- WORK INSTRUCTIONS -
Reply only with how many lines in these entries hold the string "Warm".

- DATASET -
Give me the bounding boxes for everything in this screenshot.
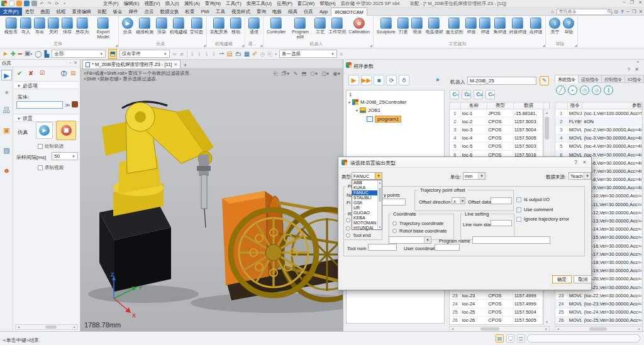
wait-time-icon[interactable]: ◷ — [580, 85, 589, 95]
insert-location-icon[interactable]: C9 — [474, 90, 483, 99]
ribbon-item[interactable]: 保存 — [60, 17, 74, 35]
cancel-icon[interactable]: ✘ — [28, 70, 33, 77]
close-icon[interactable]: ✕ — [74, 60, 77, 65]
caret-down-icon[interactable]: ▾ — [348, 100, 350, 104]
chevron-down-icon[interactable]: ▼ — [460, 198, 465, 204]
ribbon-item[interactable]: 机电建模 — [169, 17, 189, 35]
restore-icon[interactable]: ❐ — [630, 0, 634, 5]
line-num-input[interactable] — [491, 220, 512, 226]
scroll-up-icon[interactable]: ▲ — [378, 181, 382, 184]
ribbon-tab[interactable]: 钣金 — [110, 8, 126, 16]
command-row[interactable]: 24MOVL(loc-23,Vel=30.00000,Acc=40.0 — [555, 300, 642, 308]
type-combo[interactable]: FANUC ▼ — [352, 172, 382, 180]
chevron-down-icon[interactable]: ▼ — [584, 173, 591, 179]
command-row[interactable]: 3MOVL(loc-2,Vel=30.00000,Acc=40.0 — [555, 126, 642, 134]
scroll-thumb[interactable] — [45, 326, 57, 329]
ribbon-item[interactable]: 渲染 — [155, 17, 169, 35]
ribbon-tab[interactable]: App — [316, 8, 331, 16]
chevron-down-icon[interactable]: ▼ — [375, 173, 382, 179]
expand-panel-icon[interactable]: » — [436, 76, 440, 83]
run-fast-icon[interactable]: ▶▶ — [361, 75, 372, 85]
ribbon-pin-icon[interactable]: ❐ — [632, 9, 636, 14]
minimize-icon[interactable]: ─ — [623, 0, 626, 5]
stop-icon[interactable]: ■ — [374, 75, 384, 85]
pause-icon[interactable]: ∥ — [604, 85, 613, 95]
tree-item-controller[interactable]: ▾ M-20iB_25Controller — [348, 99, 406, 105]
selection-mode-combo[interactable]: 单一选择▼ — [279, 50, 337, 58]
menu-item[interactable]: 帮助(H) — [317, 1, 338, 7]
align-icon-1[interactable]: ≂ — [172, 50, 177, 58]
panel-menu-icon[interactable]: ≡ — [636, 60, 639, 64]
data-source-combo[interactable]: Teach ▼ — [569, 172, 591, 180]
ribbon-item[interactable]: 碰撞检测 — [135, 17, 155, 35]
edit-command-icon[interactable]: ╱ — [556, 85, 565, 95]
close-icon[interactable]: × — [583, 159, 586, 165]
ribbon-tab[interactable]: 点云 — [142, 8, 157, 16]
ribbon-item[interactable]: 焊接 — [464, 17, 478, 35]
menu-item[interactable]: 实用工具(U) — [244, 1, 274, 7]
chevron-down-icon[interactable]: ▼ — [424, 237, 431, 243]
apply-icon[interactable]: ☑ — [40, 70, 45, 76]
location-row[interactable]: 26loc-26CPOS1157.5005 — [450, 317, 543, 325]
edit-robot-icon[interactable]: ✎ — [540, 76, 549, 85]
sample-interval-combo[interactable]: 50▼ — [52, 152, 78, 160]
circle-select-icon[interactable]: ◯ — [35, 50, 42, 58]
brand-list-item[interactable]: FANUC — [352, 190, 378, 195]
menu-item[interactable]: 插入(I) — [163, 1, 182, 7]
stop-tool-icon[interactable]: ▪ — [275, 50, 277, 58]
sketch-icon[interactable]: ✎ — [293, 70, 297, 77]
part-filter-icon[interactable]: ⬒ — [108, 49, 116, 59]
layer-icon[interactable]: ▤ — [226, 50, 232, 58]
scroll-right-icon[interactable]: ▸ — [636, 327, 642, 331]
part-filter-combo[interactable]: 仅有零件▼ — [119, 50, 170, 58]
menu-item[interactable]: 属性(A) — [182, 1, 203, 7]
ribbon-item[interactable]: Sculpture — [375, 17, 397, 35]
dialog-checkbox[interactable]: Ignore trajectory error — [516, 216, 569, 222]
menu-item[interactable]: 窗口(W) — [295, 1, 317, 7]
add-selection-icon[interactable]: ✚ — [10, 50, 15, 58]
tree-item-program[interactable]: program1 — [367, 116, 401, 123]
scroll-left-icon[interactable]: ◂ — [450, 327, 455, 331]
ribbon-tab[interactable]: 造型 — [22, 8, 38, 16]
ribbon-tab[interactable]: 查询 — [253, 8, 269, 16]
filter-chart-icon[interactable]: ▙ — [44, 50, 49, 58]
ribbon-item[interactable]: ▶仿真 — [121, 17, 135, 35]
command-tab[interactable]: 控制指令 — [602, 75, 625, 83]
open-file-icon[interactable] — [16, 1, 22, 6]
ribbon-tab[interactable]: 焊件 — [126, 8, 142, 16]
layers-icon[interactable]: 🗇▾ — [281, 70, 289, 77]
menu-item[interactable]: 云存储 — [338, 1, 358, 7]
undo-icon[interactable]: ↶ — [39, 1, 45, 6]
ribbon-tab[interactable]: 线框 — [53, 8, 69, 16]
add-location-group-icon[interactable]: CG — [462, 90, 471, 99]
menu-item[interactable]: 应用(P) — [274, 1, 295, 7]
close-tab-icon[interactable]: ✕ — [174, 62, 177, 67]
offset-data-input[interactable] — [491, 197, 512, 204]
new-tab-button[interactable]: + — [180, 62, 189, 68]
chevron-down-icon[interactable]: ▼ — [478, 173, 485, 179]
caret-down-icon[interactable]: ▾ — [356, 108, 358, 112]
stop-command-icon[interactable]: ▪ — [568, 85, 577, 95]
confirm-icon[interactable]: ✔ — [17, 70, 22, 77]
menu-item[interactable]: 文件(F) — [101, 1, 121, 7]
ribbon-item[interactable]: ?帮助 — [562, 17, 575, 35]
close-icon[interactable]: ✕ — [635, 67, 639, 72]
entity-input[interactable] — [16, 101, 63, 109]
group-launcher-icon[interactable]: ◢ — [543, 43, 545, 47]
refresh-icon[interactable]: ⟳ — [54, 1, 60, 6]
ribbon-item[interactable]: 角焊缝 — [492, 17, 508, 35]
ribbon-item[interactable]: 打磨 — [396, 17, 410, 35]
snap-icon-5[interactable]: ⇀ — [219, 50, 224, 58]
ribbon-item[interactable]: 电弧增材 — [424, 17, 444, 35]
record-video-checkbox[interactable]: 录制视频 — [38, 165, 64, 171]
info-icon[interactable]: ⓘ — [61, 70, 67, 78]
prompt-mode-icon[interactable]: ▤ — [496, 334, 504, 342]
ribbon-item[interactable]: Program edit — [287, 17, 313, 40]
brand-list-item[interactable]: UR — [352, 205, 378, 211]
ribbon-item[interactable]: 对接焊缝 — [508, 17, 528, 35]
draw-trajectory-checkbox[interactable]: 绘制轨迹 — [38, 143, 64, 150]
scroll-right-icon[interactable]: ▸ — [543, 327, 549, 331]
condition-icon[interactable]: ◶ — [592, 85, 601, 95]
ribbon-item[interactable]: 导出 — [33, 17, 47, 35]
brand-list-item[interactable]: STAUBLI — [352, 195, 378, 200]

* * *

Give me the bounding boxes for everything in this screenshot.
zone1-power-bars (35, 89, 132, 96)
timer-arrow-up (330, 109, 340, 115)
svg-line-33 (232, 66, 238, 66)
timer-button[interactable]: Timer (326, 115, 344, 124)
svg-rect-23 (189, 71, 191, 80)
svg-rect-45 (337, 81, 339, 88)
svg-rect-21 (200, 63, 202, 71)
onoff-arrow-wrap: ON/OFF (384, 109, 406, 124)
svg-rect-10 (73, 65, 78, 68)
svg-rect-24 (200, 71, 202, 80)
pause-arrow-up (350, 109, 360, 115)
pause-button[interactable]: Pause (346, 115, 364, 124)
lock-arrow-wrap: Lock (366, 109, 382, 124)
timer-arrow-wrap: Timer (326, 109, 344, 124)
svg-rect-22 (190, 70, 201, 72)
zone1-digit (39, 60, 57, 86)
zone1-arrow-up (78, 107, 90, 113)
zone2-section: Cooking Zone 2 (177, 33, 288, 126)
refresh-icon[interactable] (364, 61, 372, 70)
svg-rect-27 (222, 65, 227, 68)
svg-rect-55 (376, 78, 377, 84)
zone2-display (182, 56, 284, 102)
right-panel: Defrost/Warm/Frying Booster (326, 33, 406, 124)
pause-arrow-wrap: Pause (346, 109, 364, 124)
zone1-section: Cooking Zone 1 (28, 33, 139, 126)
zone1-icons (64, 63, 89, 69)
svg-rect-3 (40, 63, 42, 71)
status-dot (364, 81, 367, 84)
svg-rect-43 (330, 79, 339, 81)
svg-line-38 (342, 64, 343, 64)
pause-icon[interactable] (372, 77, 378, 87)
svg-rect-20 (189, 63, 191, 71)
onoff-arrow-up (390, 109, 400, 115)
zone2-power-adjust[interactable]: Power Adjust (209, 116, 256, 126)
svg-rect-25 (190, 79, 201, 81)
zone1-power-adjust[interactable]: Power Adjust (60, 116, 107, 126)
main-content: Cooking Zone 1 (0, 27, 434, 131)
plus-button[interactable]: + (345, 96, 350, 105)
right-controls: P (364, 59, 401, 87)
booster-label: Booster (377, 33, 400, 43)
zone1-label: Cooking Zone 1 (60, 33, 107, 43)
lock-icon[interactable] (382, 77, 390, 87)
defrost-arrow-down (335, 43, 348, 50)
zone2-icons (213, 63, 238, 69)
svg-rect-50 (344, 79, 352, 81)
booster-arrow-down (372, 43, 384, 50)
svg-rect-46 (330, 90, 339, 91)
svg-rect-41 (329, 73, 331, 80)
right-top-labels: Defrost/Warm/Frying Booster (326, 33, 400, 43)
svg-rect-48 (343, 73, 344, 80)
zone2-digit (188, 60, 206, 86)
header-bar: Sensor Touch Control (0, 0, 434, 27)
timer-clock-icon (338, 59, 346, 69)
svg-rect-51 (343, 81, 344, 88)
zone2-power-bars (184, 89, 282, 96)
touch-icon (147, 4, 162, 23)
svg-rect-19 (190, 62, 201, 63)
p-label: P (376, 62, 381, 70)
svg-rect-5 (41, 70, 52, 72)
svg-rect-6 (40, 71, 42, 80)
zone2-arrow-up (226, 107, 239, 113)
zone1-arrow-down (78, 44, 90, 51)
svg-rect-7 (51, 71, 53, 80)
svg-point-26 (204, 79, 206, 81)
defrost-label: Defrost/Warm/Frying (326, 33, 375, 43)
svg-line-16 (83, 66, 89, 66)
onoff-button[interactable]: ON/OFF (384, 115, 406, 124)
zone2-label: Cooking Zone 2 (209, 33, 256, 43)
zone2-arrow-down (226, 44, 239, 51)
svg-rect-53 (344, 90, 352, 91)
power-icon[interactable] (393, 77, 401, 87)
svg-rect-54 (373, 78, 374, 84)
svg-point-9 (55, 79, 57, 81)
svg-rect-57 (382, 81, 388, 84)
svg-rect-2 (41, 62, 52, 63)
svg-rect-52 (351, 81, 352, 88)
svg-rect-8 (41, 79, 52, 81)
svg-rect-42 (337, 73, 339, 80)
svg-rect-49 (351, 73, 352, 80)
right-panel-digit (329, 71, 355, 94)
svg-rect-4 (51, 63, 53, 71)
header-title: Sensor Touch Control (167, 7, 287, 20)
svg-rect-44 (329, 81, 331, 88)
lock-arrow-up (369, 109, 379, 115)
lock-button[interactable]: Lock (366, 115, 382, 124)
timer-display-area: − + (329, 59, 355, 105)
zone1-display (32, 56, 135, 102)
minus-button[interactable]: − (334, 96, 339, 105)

- SOLUTION TO THE PROBLEM -
3